The form "./pn" is used to ensure that the program can be run even if "." (the current directory) is not in your PATH.

Source code for the pn program itself is pn.f.

There are special considerations for large memory jobs - those requiring more than 4GB of RAM per process. MP_PROCS should be set to the number of processors actually used, but, the TORQUE ncpus parameter is chosen on the basis of the total memory requirement. For this purpose, each CPU is equivalent to 4GB of RAM. To calculate ncpus, divide the total memory requirement by 4GB. For example, if each process requires 8GB of RAM, then ncpus should be twice MP_PROCS.

OpenMP

Compiling

To compile a program containing OpenMP directives, add a -qsmp=omp flag to the compilation.

Some examples:

xlf_r -qsmp=omp -qnosave -O5 -q64 diffuse.f writeppm.f -o diffuse
xlc_r -qsmp=omp -O5 -q64 pi.c -lm -o pi
xlC_r -qsmp=omp -O5 -q64 pi.C -lm -o pi

Note that the -qnosave is used for the Fortran compilation to override the IBM default of treating local variables as if they have the SAVE attribute (as is used in Fortran 77). This could be disasterous for "local" variables referenced from multiple parallel regions.  For example, arrays declared inside a subroutine that is called in a parallel region would not be private to each thread, contrary to what one would expect.

Running

See the documentation on job submission for details on queues and the syntax for requesting nodes.
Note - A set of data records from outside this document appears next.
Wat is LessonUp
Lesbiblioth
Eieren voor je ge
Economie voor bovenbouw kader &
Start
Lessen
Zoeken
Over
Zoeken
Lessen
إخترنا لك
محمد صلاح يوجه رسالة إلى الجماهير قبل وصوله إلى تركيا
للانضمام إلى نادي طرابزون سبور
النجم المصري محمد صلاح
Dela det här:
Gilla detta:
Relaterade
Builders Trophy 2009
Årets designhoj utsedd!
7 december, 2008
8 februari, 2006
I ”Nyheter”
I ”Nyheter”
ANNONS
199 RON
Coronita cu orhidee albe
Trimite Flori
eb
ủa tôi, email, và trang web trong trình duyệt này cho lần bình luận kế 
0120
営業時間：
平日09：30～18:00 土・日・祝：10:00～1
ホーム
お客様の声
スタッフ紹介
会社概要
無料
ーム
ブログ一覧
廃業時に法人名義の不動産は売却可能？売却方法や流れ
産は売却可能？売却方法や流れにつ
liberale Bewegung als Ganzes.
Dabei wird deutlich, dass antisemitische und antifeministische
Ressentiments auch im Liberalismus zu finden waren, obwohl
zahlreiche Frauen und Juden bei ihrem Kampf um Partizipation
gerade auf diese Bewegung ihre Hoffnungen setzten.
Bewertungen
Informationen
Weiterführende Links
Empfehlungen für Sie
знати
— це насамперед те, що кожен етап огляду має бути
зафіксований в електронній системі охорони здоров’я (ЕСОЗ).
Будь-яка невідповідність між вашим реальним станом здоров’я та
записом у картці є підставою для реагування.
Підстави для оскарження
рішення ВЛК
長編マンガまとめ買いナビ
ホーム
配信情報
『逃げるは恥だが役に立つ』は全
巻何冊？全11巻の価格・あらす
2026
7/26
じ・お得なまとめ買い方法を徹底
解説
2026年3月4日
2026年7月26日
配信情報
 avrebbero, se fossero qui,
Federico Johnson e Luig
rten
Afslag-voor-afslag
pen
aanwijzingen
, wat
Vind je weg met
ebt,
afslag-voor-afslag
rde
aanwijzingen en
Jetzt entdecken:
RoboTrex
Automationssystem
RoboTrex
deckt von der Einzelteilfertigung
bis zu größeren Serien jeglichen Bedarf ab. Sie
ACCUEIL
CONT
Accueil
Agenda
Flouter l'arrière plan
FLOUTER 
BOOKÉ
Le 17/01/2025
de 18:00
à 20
For OpenMP jobs, the environment variable OMP_NUM_THREADS should be set to the number of processors assigned to your job by TORQUE when submitting batch jobs with qsub. This is shown in the following script:

#!/usr/bin/bash
#PBS -S /usr/bin/bash
#PBS -l ncpus=2

# Script for running OpenMP sample program pi on cortex
# 2007-01-19 DSP

cd $PBS_O_WORKDIR

echo "Current working directory is `pwd`"

# Note: MP_PROCS should be set to the number of processors required.
# This should never exceed the TORQUE ncpus request above, but,
# in the case of large memory jobs, may be less than ncpus.
export MP_PROCS=2

export OMP_NUM_THREADS=$MP_PROCS

echo "Starting run at: `date`"
./pi
echo "Job finished at: `date`"

Debugging

Introduction

The dbx debugger is available on the Cortex system for use from character-based terminals.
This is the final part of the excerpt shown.